DATA IN THIS EXERCISE

# # # # # # #

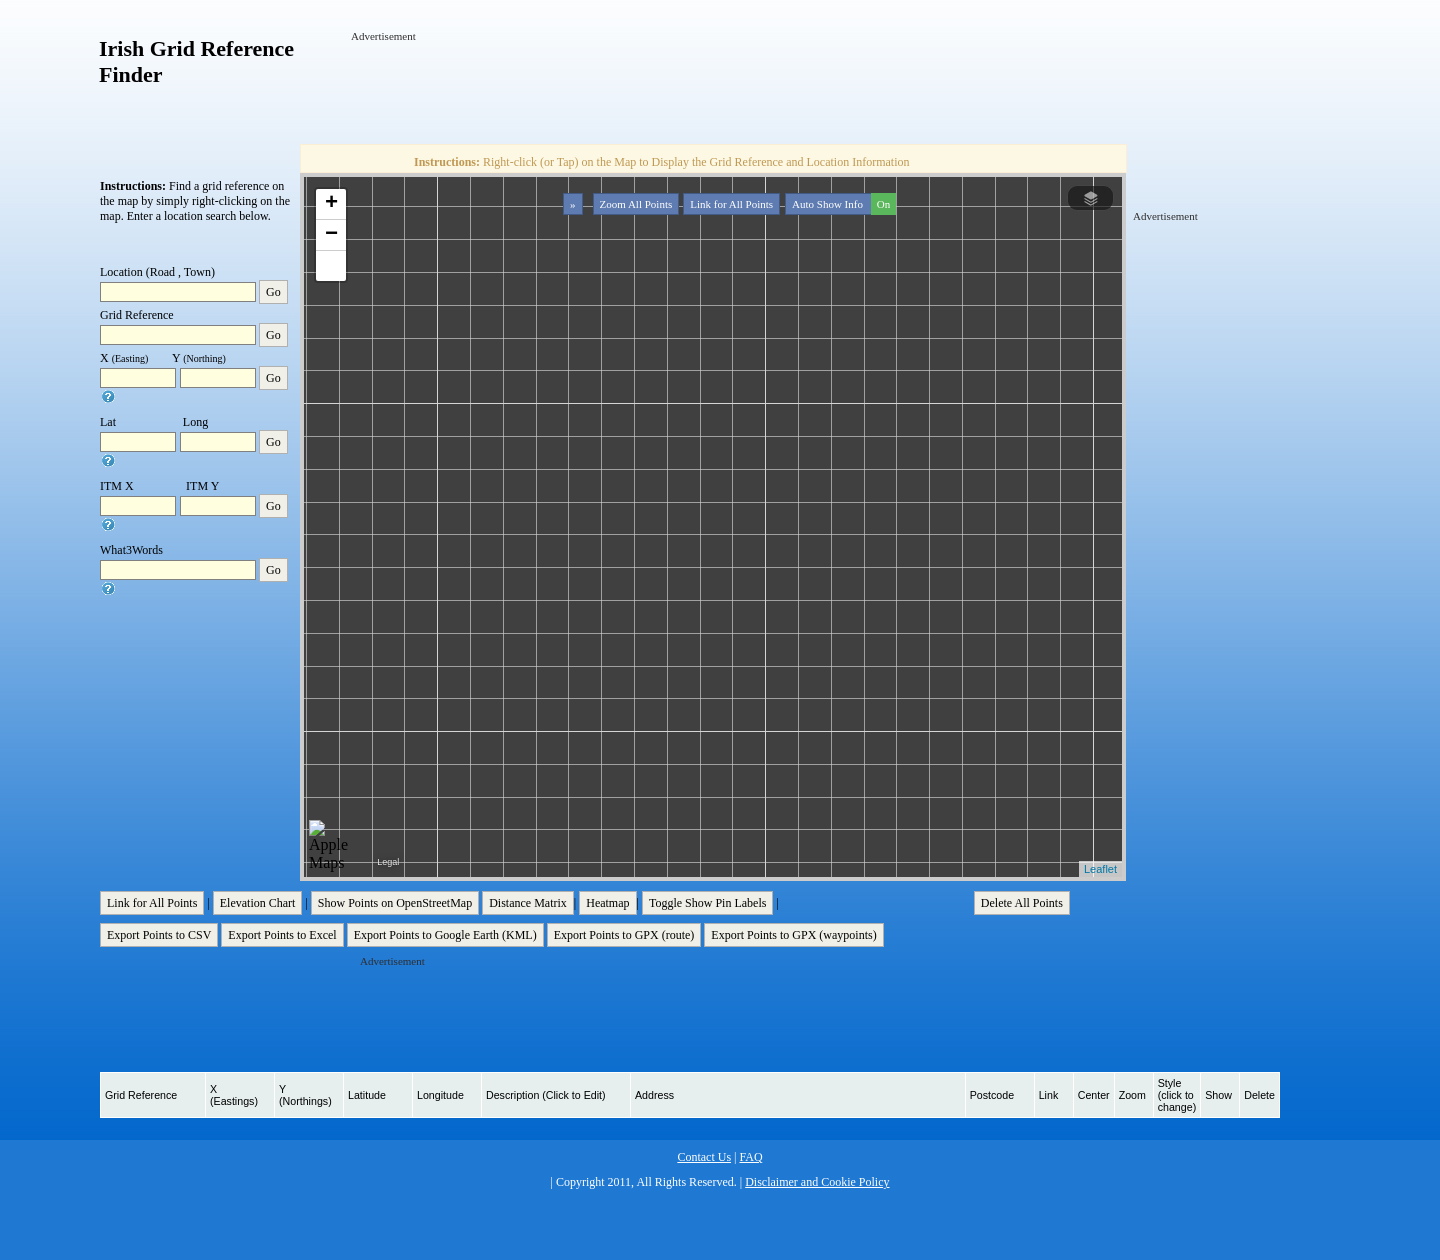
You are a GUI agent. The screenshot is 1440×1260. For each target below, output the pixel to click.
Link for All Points (731, 204)
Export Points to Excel (282, 935)
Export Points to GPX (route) (624, 935)
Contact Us (704, 1157)
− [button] (331, 235)
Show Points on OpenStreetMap (395, 903)
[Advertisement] (715, 89)
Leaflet (1100, 869)
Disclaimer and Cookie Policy (817, 1182)
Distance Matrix (528, 903)
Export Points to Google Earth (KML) (445, 935)
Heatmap (607, 903)
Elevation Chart (258, 903)
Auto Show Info (842, 204)
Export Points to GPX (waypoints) (793, 935)
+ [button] (331, 204)
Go (273, 292)
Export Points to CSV (159, 935)
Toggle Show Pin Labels (708, 903)
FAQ (750, 1157)
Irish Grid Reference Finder (196, 61)
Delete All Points (1022, 903)
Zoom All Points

# # # # # # #

TASK REQUIREMENTS
In the records above, copy exactly the lines from the one that contains "Go (273, 292)" through the last, and nothing else.

REPLY TO THE TASK
Go (273, 292)
Export Points to CSV (159, 935)
Toggle Show Pin Labels (708, 903)
FAQ (750, 1157)
Irish Grid Reference Finder (196, 61)
Delete All Points (1022, 903)
Zoom All Points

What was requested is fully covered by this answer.